=== Section Start ===

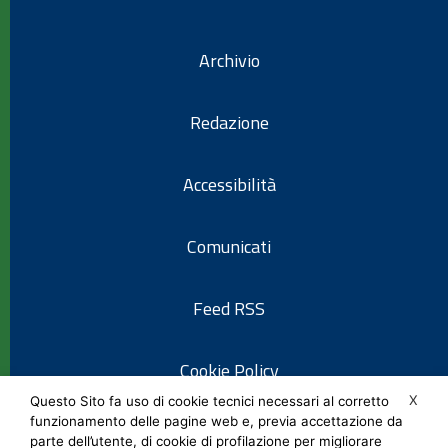
Archivio
Redazione
Accessibilità
Comunicati
Feed RSS
Cookie Policy
X
Questo Sito fa uso di cookie tecnici necessari al corretto
funzionamento delle pagine web e, previa accettazione da
Informativa privacy
parte dell’utente, di cookie di profilazione per migliorare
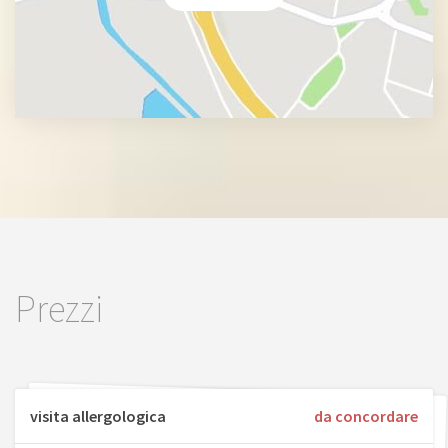
Prezzi
visita allergologica
da concordare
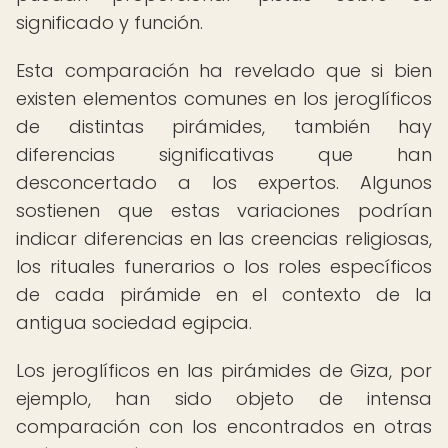
significado y función.
Esta comparación ha revelado que si bien
existen elementos comunes en los jeroglíficos
de distintas pirámides, también hay
diferencias significativas que han
desconcertado a los expertos. Algunos
sostienen que estas variaciones podrían
indicar diferencias en las creencias religiosas,
los rituales funerarios o los roles específicos
de cada pirámide en el contexto de la
antigua sociedad egipcia.
Los jeroglíficos en las pirámides de Giza, por
ejemplo, han sido objeto de intensa
comparación con los encontrados en otras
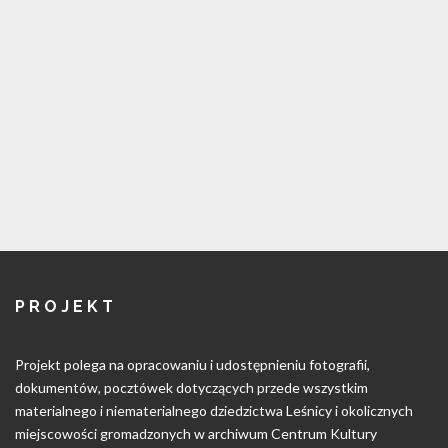
PROJEKT
Projekt polega na opracowaniu i udostępnieniu fotografii,
dokumentów, pocztówek dotyczących przede wszystkim
materialnego i niematerialnego dziedzictwa Leśnicy i okolicznych
miejscowości gromadzonych w archiwum Centrum Kultury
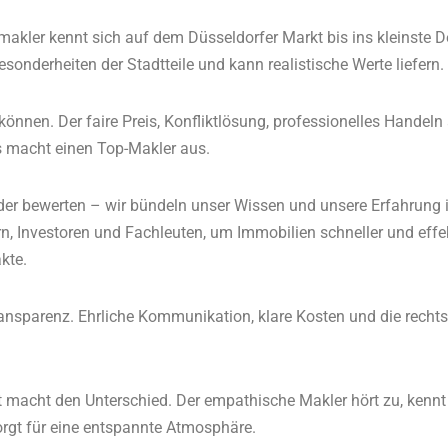
akler kennt sich auf dem Düsseldorfer Markt bis ins kleinste De
esonderheiten der Stadtteile und kann realistische Werte liefern.
önnen. Der faire Preis, Konfliktlösung, professionelles Handeln
s macht einen Top-Makler aus.
der bewerten – wir bündeln unser Wissen und unsere Erfahrung i
, Investoren und Fachleuten, um Immobilien schneller und effek
kte.
ransparenz. Ehrliche Kommunikation, klare Kosten und die recht
 macht den Unterschied. Der empathische Makler hört zu, kennt 
gt für eine entspannte Atmosphäre.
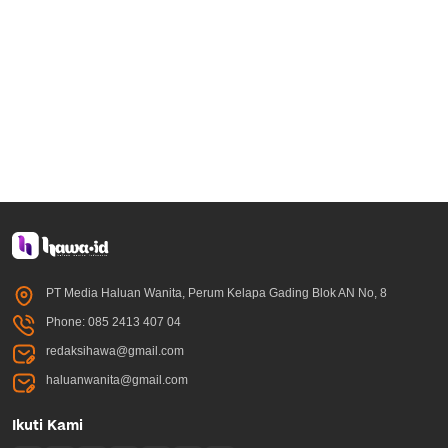
PT Media Haluan Wanita, Perum Kelapa Gading Blok AN No, 8
Phone: 085 2413 407 04
redaksihawa@gmail.com
haluanwanita@gmail.com
Ikuti Kami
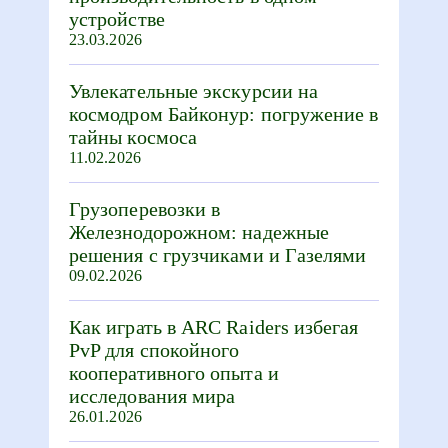
устройстве
23.03.2026
Увлекательные экскурсии на
космодром Байконур: погружение в
тайны космоса
11.02.2026
Грузоперевозки в
Железнодорожном: надежные
решения с грузчиками и Газелями
09.02.2026
Как играть в ARC Raiders избегая
PvP для спокойного
кооперативного опыта и
исследования мира
26.01.2026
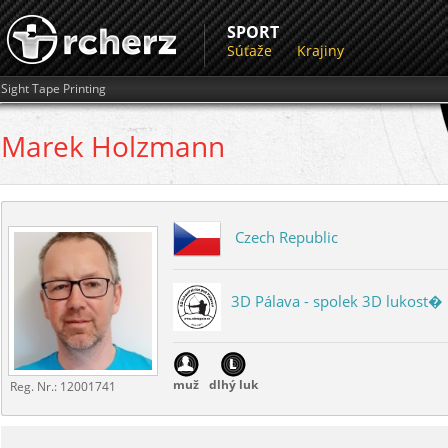
SPORT
Súťaže
Krajiny
Sight Tape Printing
Marek
Holzmann
Czech Republic
3D Pálava - spolek 3D lukost� .
muž
dlhý luk
Reg. Nr.:
12001741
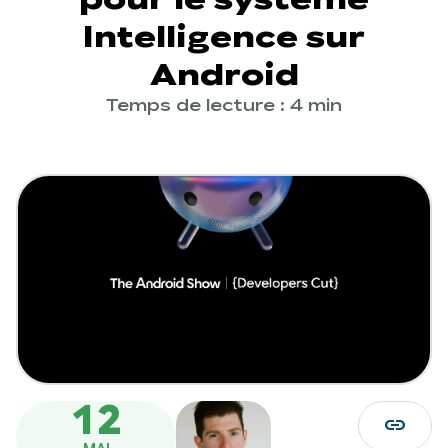
Intelligence sur
Android
Temps de lecture : 4 min
12
link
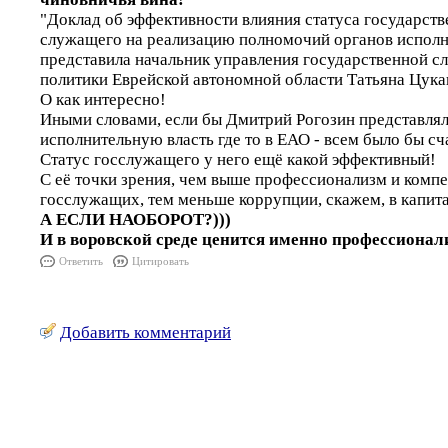
"Доклад об эффективности влияния статуса государст
служащего на реализацию полномочий органов исполн
представила начальник управления государственной с
политики Еврейской автономной области Татьяна Цука
О как интересно!
Иными словами, если бы Дмитрий Рогозин представлял 
исполнительную власть где то в ЕАО - всем было бы сч
Статус госслужащего у него ещё какой эффективный!
С её точки зрения, чем выше профессионализм и компе
госслужащих, тем меньше коррупции, скажем, в капит
А ЕСЛИ НАОБОРОТ?)))
И в воровской среде ценится именно профессионали
Ответить
Цитировать
Добавить комментарий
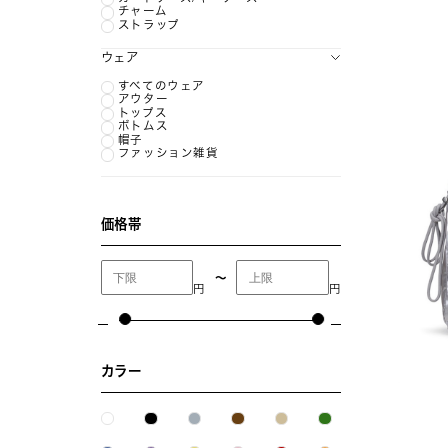
チャーム
ストラップ
ウェア
すべてのウェア
アウター
トップス
ボトムス
帽子
ファッション雑貨
価格帯
〜
円
円
カラー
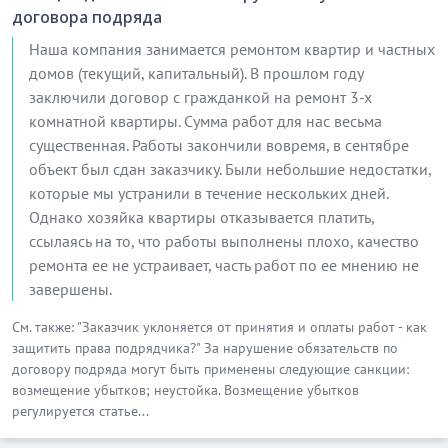
договора подряда
Наша компания занимается ремонтом квартир и частных
домов (текущий, капитальный). В прошлом году
заключили договор с гражданкой на ремонт 3-х
комнатной квартиры. Сумма работ для нас весьма
существенная. Работы закончили вовремя, в сентябре
объект был сдан заказчику. Были небольшие недостатки,
которые мы устранили в течение нескольких дней.
Однако хозяйка квартиры отказывается платить,
ссылаясь на то, что работы выполнены плохо, качество
ремонта ее не устраивает, часть работ по ее мнению не
завершены.
См. также: "Заказчик уклоняется от принятия и оплаты работ - как
защитить права подрядчика?" За нарушение обязательств по
договору подряда могут быть применены следующие санкции:
возмещение убытков; неустойка. Возмещение убытков
регулируется статье...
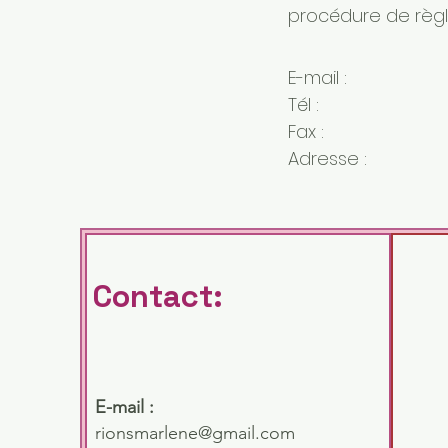
procédure de règl
E-mail :
Tél :
Fax :
Adresse :
Contact:
E-mail :
rionsmarlene@gmail.com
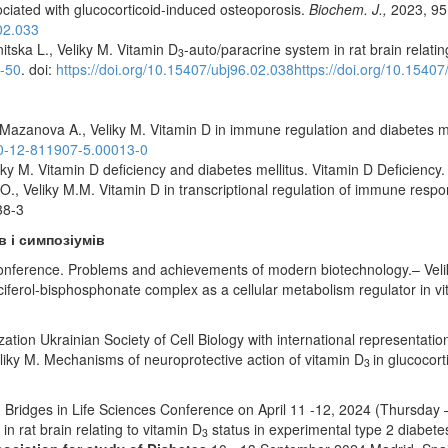
iated with glucocorticoid-induced osteoporosis.
Biochem. J
.,
2023, 95(
02.033
tska L., Veliky M. Vitamin D
-auto/paracrine system in rat brain relatin
3
8-50
. doi:
https://doi.org/10.15407/ubj96.02.038https://doi.org/10.1540
Mazanova A., Veliky M. Vitamin D in immune regulation and diabetes mel
-0-12-811907-5.00013-0
ky M. Vitamin D deficiency and diabetes mellitus. Vitamin D Deficienc
., Veliky M.M. Vitamin D in transcriptional regulation of immune resp
38-3
ів
і симпозіум
ів
et Conference. Problems and achievements of modern biotechnology.– V
lciferol-bisphosphonate complex as a cellular metabolism regulator in v
zation Ukrainian Society of Cell Biology with international representati
liky M. Mechanisms of neuroprotective action of vitamin D
in glucocor
3
ridges in Life Sciences Conference on April 11 -12, 2024 (Thursday – 
in rat brain relating to vitamin D
status in experimental type 2 diabete
3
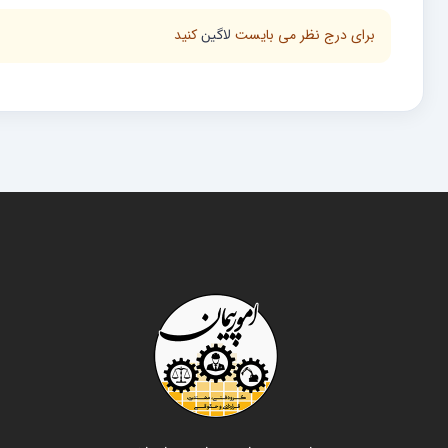
برای درج نظر می بایست
کنید
لاگین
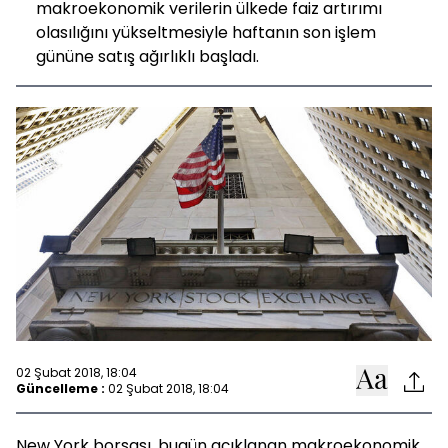
makroekonomik verilerin ülkede faiz artırımı
olasılığını yükseltmesiyle haftanın son işlem
gününe satış ağırlıklı başladı.
02 Şubat 2018, 18:04
Güncelleme :
02 Şubat 2018, 18:04
New York borsası, bugün açıklanan makroekonomik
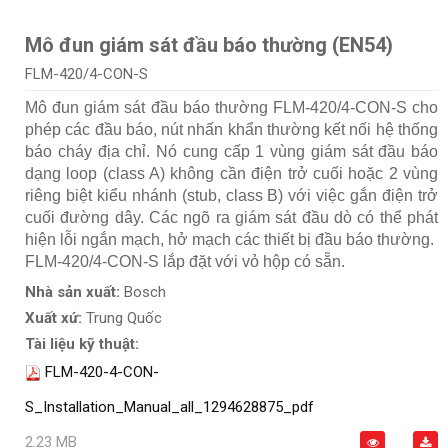
Mô đun giám sát đầu báo thường (EN54)
FLM-420/4-CON-S
Mô đun giám sát đầu báo thường FLM‑420/4‑CON-S cho
phép các đầu báo, nút nhấn khẩn thường kết nối hệ thống
báo cháy địa chỉ. Nó cung cấp 1 vùng giám sát đầu báo
dạng loop (class A) không cần điện trở cuối hoặc 2 vùng
riêng biệt kiểu nhánh (stub, class B) với việc gắn điện trở
cuối đường dây. Các ngõ ra giám sát đầu dò có thể phát
hiện lỗi ngắn mạch, hở mạch các thiết bị đầu báo thường.
FLM-420/4-CON-S lắp đặt với vỏ hộp có sẵn.
Nhà sản xuất:
Bosch
Xuất xứ:
Trung Quốc
Tài liệu kỹ thuật:
FLM-420-4-CON-
S_Installation_Manual_all_1294628875_pdf
2.23 MB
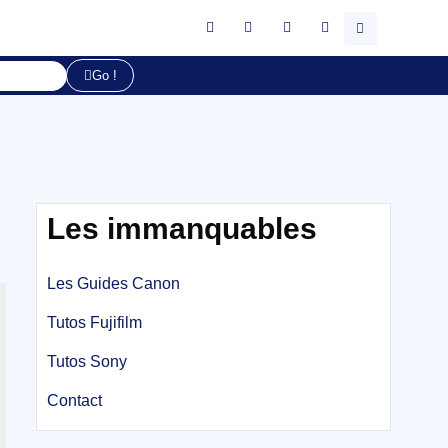
Go !
Les immanquables
Les Guides Canon
Tutos Fujifilm
Tutos Sony
Contact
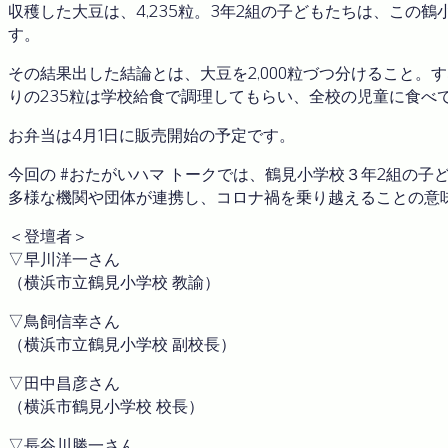
収穫した大豆は、4,235粒。3年2組の子どもたちは、こ
す。
その結果出した結論とは、大豆を2,000粒づつ分けること
りの235粒は学校給食で調理してもらい、全校の児童に食べ
お弁当は4月1日に販売開始の予定です。
今回の #おたがいハマ トークでは、鶴見小学校３年2組の
多様な機関や団体が連携し、コロナ禍を乗り越えることの意
＜登壇者＞
▽早川洋一さん
（横浜市立鶴見小学校 教諭）
▽鳥飼信幸さん
（横浜市立鶴見小学校 副校長）
▽田中昌彦さん
（横浜市鶴見小学校 校長）
▽長谷川勝一さん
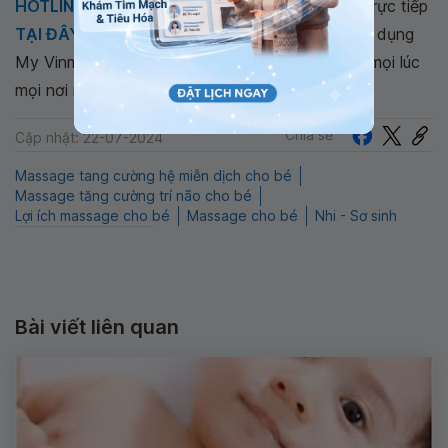
HOTLINE
, đặt mua
GÓI DỊCH VỤ
hoặc đặt lịch trực tiếp
TẠI ĐÂY
. Tải và đặt lịch khám tự động trên ứng dụng
My Vinmec để quản lý, theo dõi lịch và đặt hẹn mọi lúc
mọi nơi ngay trên ứng dụng.
Chia sẻ
Cập nhật: 22-07-2024
Massage tang cường hệ miễn dịch cho bé
Massage tăng cường trí não cho bé
Lợi ích massage cho bé
Massage cho bé
Nhi - Sơ sinh
Bài viết liên quan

=== Section End ===

PROBLEM REQUIREMENTS
The answer should consist of all lines from the records above that hold the word "class".

EXPECTED OUTPUT
dạng loop (class A) không cần điện trở cuối hoặc 2 vùng
riêng biệt kiểu nhánh (stub, class B) với việc gắn điện trở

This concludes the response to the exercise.